# Twats who won't give in!



## bec21tt (Feb 27, 2003)

Dear, oh dear, oh dear :

Three times last night the same Citroen saxo TRIED to race me off the lights, three times he failed.

Enough already you twat, give up!!


----------



## cuTTsy (Jan 31, 2003)

I don't understand why they try in the first place.
MG Rover drivers are just as bad they always want to race.


----------



## andytt (Sep 25, 2002)

i find that men with wavy hair in MGF's are the worst. most SAxoh's up here know the score, however I know one with Nitro that probably shudn't be messed with!. : :-/


----------



## coupe-sport (May 7, 2002)

> three times he failed


So were you racing him then


----------



## bec21tt (Feb 27, 2003)

Well, I had to prove the point to him  ;D


----------



## Widget (May 7, 2002)

If an MGF had a name it would be Julian ;D


----------



## Dotti (Mar 9, 2003)

Your such a girly racer Becky ;D ... keep up the good work these lads need a good seeing to  ;D


----------



## bec21tt (Feb 27, 2003)

Don't worry you can rely on me ;D


----------



## GRANNY (Jun 18, 2002)

BMW's are the worst.

And young lads in very tired Pug's.


----------



## Dotti (Mar 9, 2003)

Think I'll get me push bike out


----------



## Kell (May 28, 2002)

There was a girl with aq Sierra Cosworth used to live near me.

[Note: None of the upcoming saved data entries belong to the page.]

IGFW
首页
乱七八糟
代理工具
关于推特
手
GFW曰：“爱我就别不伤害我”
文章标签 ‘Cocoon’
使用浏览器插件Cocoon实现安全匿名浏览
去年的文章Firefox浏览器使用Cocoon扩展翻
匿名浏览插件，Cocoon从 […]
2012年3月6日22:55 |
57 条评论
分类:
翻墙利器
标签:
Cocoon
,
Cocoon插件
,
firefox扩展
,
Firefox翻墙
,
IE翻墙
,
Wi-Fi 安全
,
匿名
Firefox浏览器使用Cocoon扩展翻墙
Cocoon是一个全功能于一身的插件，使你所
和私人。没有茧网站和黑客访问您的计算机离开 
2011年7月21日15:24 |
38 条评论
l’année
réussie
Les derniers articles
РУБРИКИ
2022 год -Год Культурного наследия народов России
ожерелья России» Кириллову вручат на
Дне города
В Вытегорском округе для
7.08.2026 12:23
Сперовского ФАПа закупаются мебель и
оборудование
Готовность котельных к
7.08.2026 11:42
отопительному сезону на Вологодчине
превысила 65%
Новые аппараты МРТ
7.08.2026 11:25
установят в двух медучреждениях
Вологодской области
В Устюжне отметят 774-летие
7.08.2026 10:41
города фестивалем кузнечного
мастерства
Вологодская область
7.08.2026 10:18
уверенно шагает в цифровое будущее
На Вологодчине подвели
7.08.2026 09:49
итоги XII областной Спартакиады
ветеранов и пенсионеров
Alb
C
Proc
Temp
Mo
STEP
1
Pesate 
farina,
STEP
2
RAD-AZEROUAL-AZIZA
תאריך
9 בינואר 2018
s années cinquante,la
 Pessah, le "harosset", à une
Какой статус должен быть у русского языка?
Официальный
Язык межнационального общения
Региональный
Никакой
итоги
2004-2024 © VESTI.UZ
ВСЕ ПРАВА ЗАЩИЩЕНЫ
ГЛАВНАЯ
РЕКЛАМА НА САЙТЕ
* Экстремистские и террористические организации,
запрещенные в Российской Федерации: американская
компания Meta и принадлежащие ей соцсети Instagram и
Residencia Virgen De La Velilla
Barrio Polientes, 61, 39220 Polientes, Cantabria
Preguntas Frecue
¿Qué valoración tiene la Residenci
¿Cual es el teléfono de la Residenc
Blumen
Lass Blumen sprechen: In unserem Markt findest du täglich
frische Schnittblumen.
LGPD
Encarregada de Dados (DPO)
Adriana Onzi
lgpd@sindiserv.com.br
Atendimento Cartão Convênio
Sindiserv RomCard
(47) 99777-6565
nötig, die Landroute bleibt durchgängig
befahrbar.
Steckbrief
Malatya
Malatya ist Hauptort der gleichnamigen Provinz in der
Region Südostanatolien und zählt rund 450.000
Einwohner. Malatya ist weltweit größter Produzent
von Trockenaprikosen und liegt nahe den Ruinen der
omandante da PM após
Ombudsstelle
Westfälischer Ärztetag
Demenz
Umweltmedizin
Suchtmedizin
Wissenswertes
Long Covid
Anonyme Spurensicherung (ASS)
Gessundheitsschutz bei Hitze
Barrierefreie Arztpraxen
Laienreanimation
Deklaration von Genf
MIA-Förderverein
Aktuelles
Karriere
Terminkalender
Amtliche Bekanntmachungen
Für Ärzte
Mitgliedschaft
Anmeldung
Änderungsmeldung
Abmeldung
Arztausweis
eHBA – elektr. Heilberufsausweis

Had a bumper sticker that read.



> *GIRL RACER,
> BENDING THE RULES
> AND RULING THE BENDS*


----------



## kctt (Nov 10, 2002)

> There was a girl with aq Sierra Cosworth used to live near me.
> 
> Had a bumper sticker that read.


It's bad enough out there as it is but she must have been quite a girl......sorry lady 
I'm gonna stick to not entering the traffic light Gran Prix - doesn't do the shopping any good :


----------



## Sim (Mar 7, 2003)

2.0 Clio had a go at me - no chance. ;D


----------



## master_t (Sep 23, 2002)

Had a race with a new M3 just for the fun of it :-[! I didn't do to bad of a job....


----------



## Justman (Sep 18, 2003)

Had a funny moment last week near Heathrow.

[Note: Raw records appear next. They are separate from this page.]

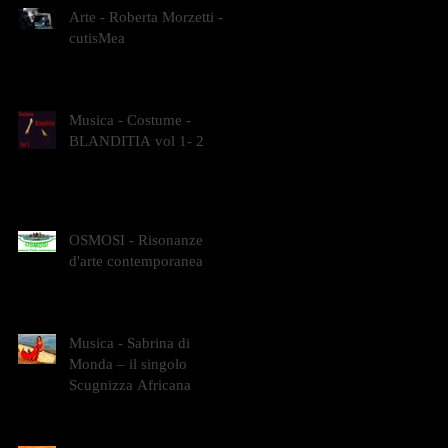
Arte - Roberta Morzetti -
cutisMea
Musica - Costume -
BLANDITIA vol 1- 2
OSMOSI - Risonanze
d'arte contemporanea
Musica - Sabrina di
Monda – il singolo
Scugnizza Africana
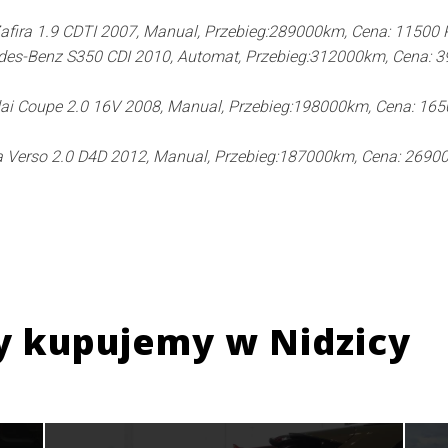
afira 1.9 CDTI 2007, Manual, Przebieg:289000km, Cena: 11500
des-Benz S350 CDI 2010, Automat, Przebieg:312000km, Cena: 
ai Coupe 2.0 16V 2008, Manual, Przebieg:198000km, Cena: 165
 Verso 2.0 D4D 2012, Manual, Przebieg:187000km, Cena: 2690
y kupujemy w
Nidzicy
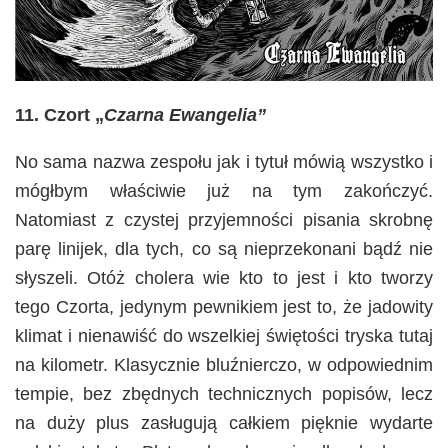
11. Czort „
Czarna Ewangelia”
No sama nazwa zespołu jak i tytuł mówią wszystko i
mógłbym właściwie już na tym zakończyć.
Natomiast z czystej przyjemności pisania skrobnę
parę linijek, dla tych, co są nieprzekonani bądź nie
słyszeli. Otóż cholera wie kto to jest i kto tworzy
tego Czorta, jedynym pewnikiem jest to, że jadowity
klimat i nienawiść do wszelkiej świętości tryska tutaj
na kilometr. Klasycznie bluźnierczo, w odpowiednim
tempie, bez zbędnych technicznych popisów, lecz
na duży plus zasługują całkiem pięknie wydarte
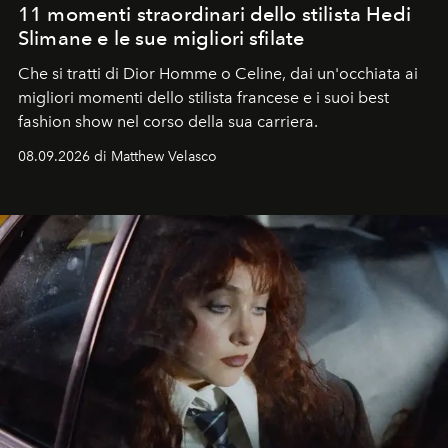
11 momenti straordinari dello stilista Hedi
Slimane e le sue migliori sfilate
Che si tratti di Dior Homme o Celine, dai un'occhiata ai
migliori momenti dello stilista francese e i suoi best
fashion show nel corso della sua carriera.
08.09.2026 di Matthew Velasco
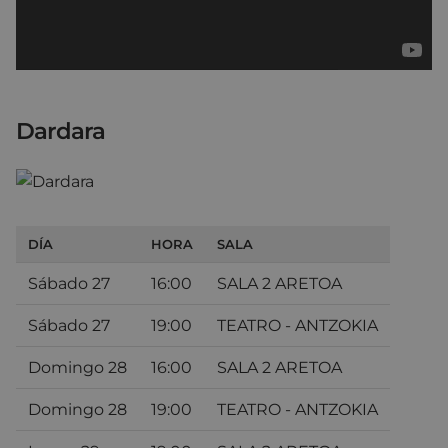
Dardara
DÍA
HORA
SALA
Sábado 27
16:00
SALA 2 ARETOA
Sábado 27
19:00
TEATRO - ANTZOKIA
Domingo 28
16:00
SALA 2 ARETOA
Domingo 28
19:00
TEATRO - ANTZOKIA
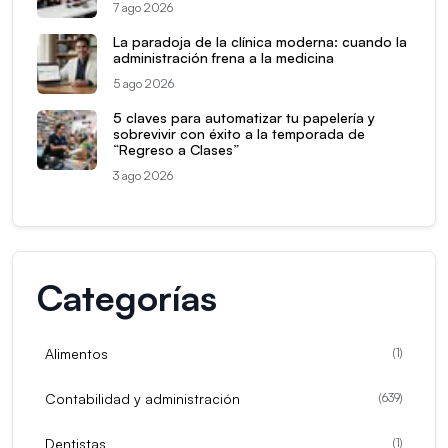
7 ago 2026
La paradoja de la clínica moderna: cuando la
administración frena a la medicina
5 ago 2026
5 claves para automatizar tu papelería y
sobrevivir con éxito a la temporada de
“Regreso a Clases”
3 ago 2026
Categorías
Alimentos
(
1
)
Contabilidad y administración
(
639
)
Dentistas
(
1
)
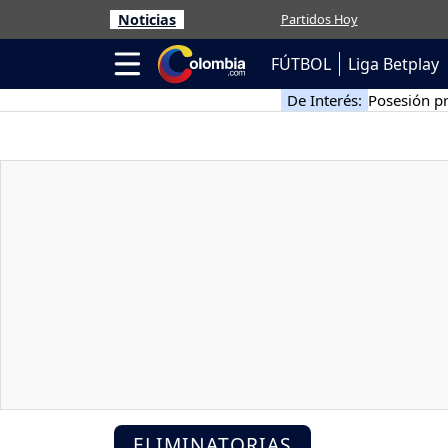
Noticias
Partidos Hoy
FÚTBOL
Liga Betplay
De Interés:
Posesión pr
ELIMINATORIAS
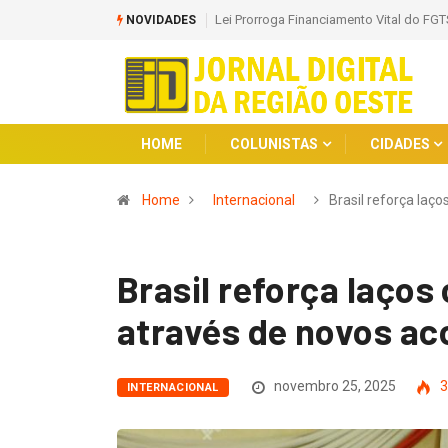
ara Hospitais Filantrópicos do SUS até 2030
Sancionada Lei que Amplia Puniç
NOVIDADES
Adolescentes
HOME
COLUNISTAS
CIDADES
Home
Internacional
Brasil reforça laço
Brasil reforça laç
através de novos a
novembro 25, 2025
3
INTERNACIONAL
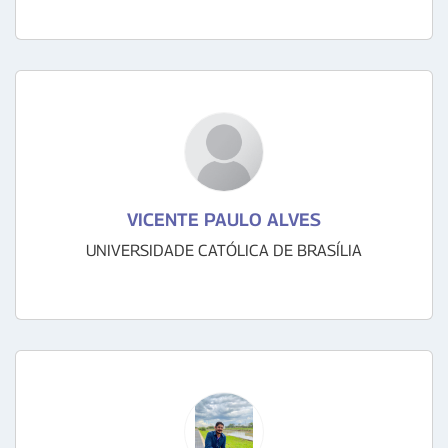
VICENTE PAULO ALVES
UNIVERSIDADE CATÓLICA DE BRASÍLIA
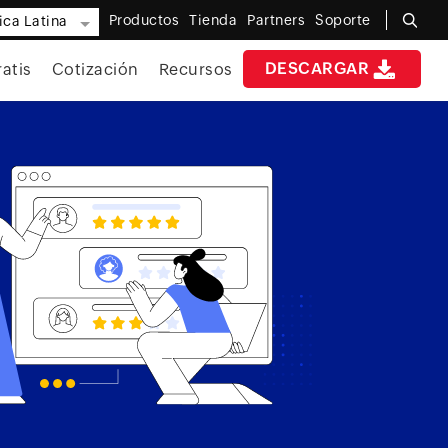
Productos
Tienda
Partners
Soporte
ca Latina
DESCARGAR
atis
Cotización
Recursos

Pulled up to the traffic lights and a Citroen Picasso (of all cars!) pulled up next to me. As the lights went green, I slowly pulled away. The guy in the Picasso then decided to leave me for dead and ROARED past. I was shocked

We then stopped at the next traffic lights and I looked over to see that he was ready for another go. I could not stop laughing. Needless to say, it wasn't even close.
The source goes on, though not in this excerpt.